Although there is no compulsion on children to do religious duties, it is praised to gradually give children religious training. The impressions gained in childhood are very difficult to erase, and if respect and love of religion are infused into his/her mind in childhood, he/she will always remain attached to the religion.
In this stage, the best way of familiarizing the child with religious teachings is performing religious duties in front of him; children are the mirrors of their surroundings.
Imam Baqir (AS) said: “When the child reaches three years, teach him seven times to recite la ilahailla ' llah (there is no God but Allah). Then leave him at that till he is three years seven months and 20 days old; then train him to say Muhammad-un rasul-u 'llah (Muhammad is the messenger of Allah). Then leave him at that till he completes four years. Then teach him seven times to say Salla 'llahu ala Muhammadin wa aali Muhammad (Peace be upon Muhammad and the progeny of Muhammad). Then leave him at that till he reaches the age of 5 years; then ask him which one is his right hand and which one is the left. When he knows it, then make him face Qiblah [i] and tell him to do prostration (Sajdah)” [5].
This is to continue until he is six years of age.

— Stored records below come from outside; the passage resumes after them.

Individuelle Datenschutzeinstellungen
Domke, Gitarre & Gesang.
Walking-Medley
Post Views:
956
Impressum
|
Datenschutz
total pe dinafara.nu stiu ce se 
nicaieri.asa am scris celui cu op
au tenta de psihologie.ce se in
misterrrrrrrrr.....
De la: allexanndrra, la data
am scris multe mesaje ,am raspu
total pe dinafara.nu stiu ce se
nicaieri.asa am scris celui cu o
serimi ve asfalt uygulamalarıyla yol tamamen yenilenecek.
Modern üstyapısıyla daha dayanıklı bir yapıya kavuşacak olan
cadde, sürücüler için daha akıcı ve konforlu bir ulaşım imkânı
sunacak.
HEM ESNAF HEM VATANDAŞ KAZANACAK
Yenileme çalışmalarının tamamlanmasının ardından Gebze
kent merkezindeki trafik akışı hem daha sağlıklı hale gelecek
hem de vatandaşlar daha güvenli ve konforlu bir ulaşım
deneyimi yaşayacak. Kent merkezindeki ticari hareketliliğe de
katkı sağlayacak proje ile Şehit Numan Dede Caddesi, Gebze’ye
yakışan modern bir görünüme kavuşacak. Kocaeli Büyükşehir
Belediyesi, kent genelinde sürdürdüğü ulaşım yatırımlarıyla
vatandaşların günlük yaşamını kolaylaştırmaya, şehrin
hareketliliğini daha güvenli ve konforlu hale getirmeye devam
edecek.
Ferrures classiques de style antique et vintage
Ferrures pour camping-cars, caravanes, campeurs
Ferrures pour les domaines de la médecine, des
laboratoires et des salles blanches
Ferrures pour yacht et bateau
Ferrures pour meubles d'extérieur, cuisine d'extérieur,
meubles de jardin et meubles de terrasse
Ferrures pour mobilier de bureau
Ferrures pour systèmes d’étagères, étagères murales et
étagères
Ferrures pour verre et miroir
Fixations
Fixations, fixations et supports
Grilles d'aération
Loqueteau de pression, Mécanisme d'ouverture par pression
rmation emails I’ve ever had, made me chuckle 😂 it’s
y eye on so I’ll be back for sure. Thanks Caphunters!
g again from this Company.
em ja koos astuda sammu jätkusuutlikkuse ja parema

Then he should be told to pray and taught The Bowing (Ruku) and Prostration (Sajdah).
Through mentioned methods, the children learn their religious duties without coercion and feeling any burden upon themselves.
Notes:
[i] Imam Sadeq (AS) said: "Circumcise your sons when they are seven days old as it is cleaner and the flesh grows faster and because the earth hates the urine of the uncircumcised" [2].
References:
- Al-Hurr al-Aamili , Wasail al-shiah, vol. 2, p. 618.
- Al-Kafi Al-Kalini, Abu-Ja'afar Muhammad Ibn-Yaqub. Al-furu'min al-kafi. Vol. 6 Tehran: Dar al-kutub al-islamiyyah. 1981:34.
- Mirza Hussayn Nuri ,Mustadrak al-Wasāil, vol. 15, p.156.
- Muhammad Muhammadi Rayshari,Mizan al-Hikmah, vol, 1 , p. 7109.
- Ibn-e Fazl-e Tabarsi,Makarim Al Akhlaq, p. 115.